In that particular room, their house light system (not stage lighting) was basically from the turn of the 20th century. After literally years of touring engineers and guys like me coming in and fighting with the buzz, they finally realized if they turned their house lights off completely (the way they are for a show) the RF activity drastically decreased and most of the buzzing disappeared.

That was a case of an ancient transformer basically leaking RF. You could try something similar, turning lights off or unplugging major appliances, but if you live in an urban area or near a body of water with ships traveling through, it's possible there's nothing you can do aside from shielding your pickups as much as possible (which probably won't eliminate the problem completely).

ChristsDickWorship fucked around with this message at 04:14 on Sep 16, 2013

ChristsDickWorship
Dec 7, 2004

Annihilate your demons



Hogscraper posted:

Mixing was also a little problematic too. Like I said before there was a ton of bleed to deal with especially on the vocal mic. It acted almost like a room mic. This limited how wet I could make the vocal effects. Jeremy sounds really good with a slap echo but if I put too much on there the hat bleed hits it and the whole band sounds out of time. Not good. The first mix I did was a lot different because I just had the audio up. Once I put the main video shot up and synced the audio and had a visual going it affected my mix choices a ton. Less reverb and such. It seemed out of place to have things drenched in verb but visually have the singer up in your face.
Haha, I was going to say it's cool that your singer lets you put him out there dry like that - every band I know doing anything similar always wants to be drenched in slapback... To make that work live I usually roll a ton of highs off the vocal mics and press them into Decapitator. You may have already done something a bit similar, but in my mixes it's usually the snare that ends up bleeding into the FX a lot but that works surprisingly well some of the time.

Also, if you want to mix with the video in front of you, do it by gently riding things up when they're featured on camera or nudging FX to go along with focus tricks and stuff but I would try to put the proximity of vocal FX thing out of your head. You actually tracked that poo poo live, most bands with a video anything like that are just putting the album track behind it with 16 more layered vocals and 3 FX engines and the general public would still probably describe it as a live video. You'll probably get a bunch of comments on how good the room sounds if you drench the singer (and thus the band) in verb no matter how ridiculous you or I think it sounds.
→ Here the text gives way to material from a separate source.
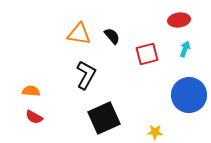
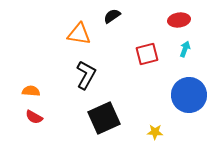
black semicircle: moved 20 px up; rotated 84 degrees counterclockwise
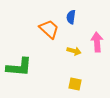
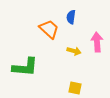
green L-shape: moved 6 px right
yellow square: moved 4 px down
For some reason it bothers me that the camera shots aren't shaded the same way but that might have been intentional. The editing and the composition are spot-on, but it looks like it could have been 3 or 4 takes at different times of day with the way the colors are between different camera shots. That's probably just me being an anal-retentive bastard who pretends to know things about video because I mostly do corporate poo poo now and they have an unending budget for video (like 10x the audio budget as a general rule, video should be motherfucking perfect all the time :colbert: ).

edit: https://www.youtube.com/watch?v=jCXqr2eRHOw

As an example, here's a video that a crew shot at a show I mixed. That's just my boardfeed mono'd out (which totally dicked the percussion player, not sure how I phased him out) and smacked into a limiter that I never even listened to then sent to a camera. I find the drum sound pretty absurd because of the slapback on the kick and snare (and I'm not 100% sure it's just my FX, might be the main PA reflecting back off the building I'm mixing from), but the band and film crew loved it. Not saying that will work in your situation but gentle slapback can add depth like a verb even when the whole band bleeds in.

ChristsDickWorship fucked around with this message at 17:27 on Sep 18, 2013

ChristsDickWorship
Dec 7, 2004

Annihilate your demons



himajinga posted:

Buy a cable tester, kids.
Just buy a multimeter with continuity test if you're on a budget. If you're going to get a dedicated cable tester, I recommend Rat Sniffers and Whirlwind products, but you can probably get a digital multimeter for the same or less and use it for tons of other stuff as well. The $30 Behringer cable testers really don't work that well after bouncing around your gig bag for a while, even out of the box something as basic as the test tone labeled 1K is actually closer to 2K on most of the ones I've used (doesn't matter for testing cables, but come on).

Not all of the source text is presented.